I have argued many times in the past against these types of panglossian views in which claim that phobias are evolutionary pre-wired adaptations – it smacks of a scientific ‘cop out’. In 1971, the famous American psychologist Martin Seligman wrote a short but very influential paper entitled “Phobias and preparedness” arguing that we hardly ever have phobias of things like pajamas, guns, electricity outlets, hammers, even though these things are likely to be associated with trauma in our world. Instead, we tend to have phobias of spiders, snakes, insects, heights, fire, deep water, etc. – things that have been around for a long time in evolutionary terms and were potentially harmful to our pre-technological ancestors. Seligman left us with the implication that most phobias are exaggerations of evolutionary adaptations that are pre-wired and that we are biologically prepared to acquire very rapidly given the appropriate learning conditions. This paper spawned a good twenty five years of research on the view that phobias were ‘biologically prepared’, and – even today – a glance at most introductory psychology textbooks shows that they still consider this evolutionary view to be an important potential theory of phobias. There was not a lot of solid evidence in Martin Seligman’s seminal paper to support the view that common phobias exist because of their adaptive evolutionary function, and as I recall, he only authored a couple of other tangential papers on this topic before moving on to other things, leaving us all to thrash around in the void trying to put some evidential flesh on these speculative bones. While adaptation through natural selection is one possible mechanism by which common modern-day phobias could exist, Gould & Lewontin also point out that some modern-day characteristics arise from random genetic sampling, and others may exist because they are associated with other structures and behaviours that do confer a selective advantage and not because they directly increase survival themselves.

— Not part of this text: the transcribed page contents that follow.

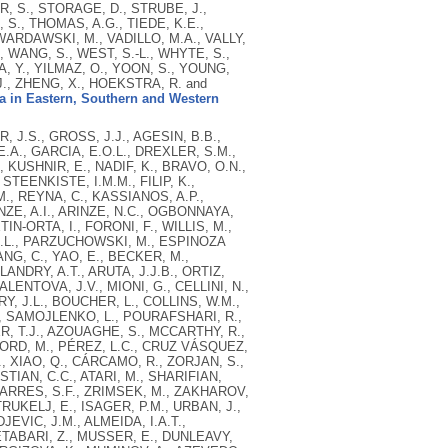
, S., STORAGE, D., STRUBE, J.,
S., THOMAS, A.G., TIEDE, K.E.,
WARDAWSKI, M., VADILLO, M.A., VALLY,
 WANG, S., WEST, S.-L., WHYTE, S.,
A, Y., YILMAZ, O., YOON, S., YOUNG,
 J., ZHENG, X., HOEKSTRA, R. and
ma in Eastern, Southern and Western
 J.S., GROSS, J.J., AGESIN, B.B.,
.A., GARCIA, E.O.L., DREXLER, S.M.,
, KUSHNIR, E., NADIF, K., BRAVO, O.N.,
TEENKISTE, I.M.M., FILIP, K.,
., REYNA, C., KASSIANOS, A.P.,
ZE, A.I., ARINZE, N.C., OGBONNAYA,
IN-ORTA, I., FORONI, F., WILLIS, M.,
 N.L., PARZUCHOWSKI, M., ESPINOZA
NG, C., YAO, E., BECKER, M.,
ANDRY, A.T., ARUTA, J.J.B., ORTIZ,
ALENTOVA, J.V., MIONI, G., CELLINI, N.,
RY, J.L., BOUCHER, L., COLLINS, W.M.,
V., SAMOJLENKO, L., POURAFSHARI, R.,
R, T.J., AZOUAGHE, S., MCCARTHY, R.,
FORD, M., PÉREZ, L.C., CRUZ VÁSQUEZ,
, XIAO, Q., CÁRCAMO, R., ZORJAN, S.,
STIAN, C.C., ATARI, M., SHARIFIAN,
DARRES, S.F., ZRIMSEK, M., ZAKHAROV,
RUKELJ, E., ISAGER, P.M., URBAN, J.,
EVIC, J.M., ALMEIDA, I.A.T.,
 ETABARI, Z., MUSSER, E., DUNLEAVY,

To add a further element of skepticism to this adaptionist view of phobias, this view doesn’t provide a genuinely balanced picture of how phobias might be caused. If you look at the top ten list of animals that kill human beings each year you probably won’t find the spider amongst those ten (in all probability the list would be headed by the mosquito followed by other humans). But you will find animals such as lions, elephants, tigers and bears in the list – all are animals that people rarely acquire a clinical phobia to. It’s true, if you were confronted by one of these animals in a confined space you would be right to be very scared, and would be well advised to run like the wind at the first opportunity. But this adaptive fear is not the same as phobic fear. Very few people attend phobia clinics with debilitating fears of tigers or bears, hardly anyone gets a rush of fear-laden adrenaline when they hear the word lion in a conversation, and people just do not turn away in panic when shown a picture of an elephant. All of these reactions are certainly true of people with severe snake or spider phobia (and even in many cases, slug phobia!). Indeed, most of us happily send our children to bed with cuddly replicas of bears and make them watch TV programmes depicting tigers, lions and elephants as good-natured cartoon characters – hardly the stuff that would be expected if evolution was constantly telling to us beware of them.

To put this discussion into perspective, the adaptationist or evolutionary view of phobias might seem compelling because it appears to explain why common phobias focus on things that have been around for a long time (in evolutionary terms), why it might be adaptive to avoid or fear these things, and why sufferers can only rarely recall when and how their phobia started. However, it is still a highly speculative approach.